ラグビーの現役時代のポジションは、CTB(センター)、FB(フルバック)。1986年度西日本学生代表として東西対抗に出場。
87年4月ベースボール・マガジン社入社、ラグビーマガジン編集部に勤務。90年6月より97年2月まで同誌編集長。出版局を経て98年6月退社し、フリーランスの編集者、記者、ラグビージャーナリストとして活動。J SPORTSのラグビー解説は98年より継続中。1999年から2019年の6回のラグビーワールドカップでコメンテーターを務めた。著書に「仲間を信じて」(岩波ジュニア新書)、「空飛ぶウイング」(洋泉社)、「ハルのゆく道」(道友社)、「ラグビーが教えてくれること」、「ノーサイド 勝敗の先にあるもの」(あかね書房)などがある。
1月11日、高校大会の決勝戦を制したのは、東海大仰星だった。2年ぶり4回目の優勝である。東大阪市の花園ラグビー場は、祝日の開催とあって、18,200人の大観衆が席を埋めた。

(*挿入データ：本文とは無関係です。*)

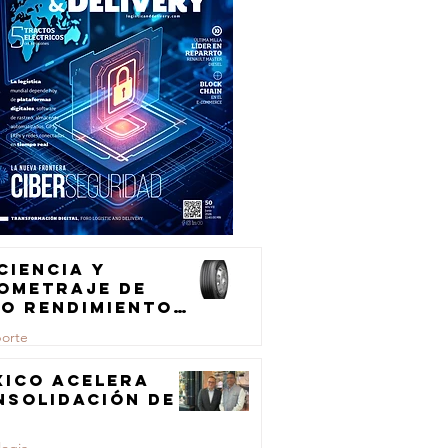
ciencia y
lometraje de
to rendimiento
ra el
porte
ansporte de
rga
xico acelera
nsolidación de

期待された通り、試合は互角の好勝負になった。東海大仰星が前半3分にLO横井のトライで先制。桐蔭学園もCTB齊藤大朗のトライで一端は逆転したが、前半終了間際には、東海大仰星がFL眞野キャプテンのトライで逆転し、後半の立ち上がりにもWTB中がトライを奪うなど、勝負どころの時間帯でスコアする東海大仰星の試合巧者ぶりが光った。桐蔭学園もボールをキープして攻め続ける立派な戦いだった。

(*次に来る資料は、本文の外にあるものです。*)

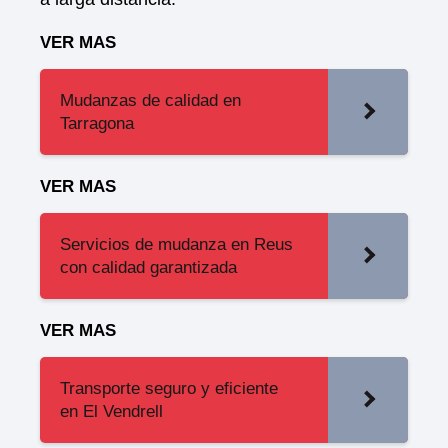
VER MAS
Mudanzas de calidad en
Tarragona
VER MAS
Servicios de mudanza en Reus
con calidad garantizada
VER MAS
Transporte seguro y eficiente
en El Vendrell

「力が入りました。60分間すべてに賭けようと言っていて、選手がやってくれた。彼らがつかみとった優勝です。おめでとう、と言いたいです。そして、選手達に感謝しています」(湯浅大智監督)。
表彰式後、選手達はバックスタンドに走った。前日、眞野キャプテンが「全員で日本一の景色を見よう」と言っていたのだが、その言葉通り、バックスタンドで見守ったチームメイト、高校の仲間と喜びを分かち合った。選手たちがバックスタンドに行ったとき、誰からともなく校歌をうたいはじめたのだが、これは湯浅大智監督が、「ぜったいに歌おう」と言っていたものだったという。
「僕が現役時代に初めて優勝したとき、誰からともなく校歌をうたい始めたんです。それが忘れられない思い出になった。でも、その後の2回の優勝では歌えなかった。それが残念でした。校歌は、チームも学校の人達もOBも、誰もが歌えるチームソングです。きょうは歌ってくれて感動しました」
湯浅監督はこの日初めて、ウォーミングアップで涙を流したという。「そこには中等部の生徒もいて、いつも通りでした。その中で、選手たちが目配り、気配り、心配りをしていた。高校生たちの人間的成長が見えて感動しました」。眞野キャプテンによれば、この世代は目立った選手がおらず、「期待されていなかった」という。それを、近畿大会、選抜大会と、勝ち星を重ねることで成長してきた。湯浅監督は、3年の監督歴で2度の日本一である。2年前は、土井・前監督からチームを引き継ぐ形での優勝だったが、今回は3年間監督を務めての優勝。その思いも格別だろう。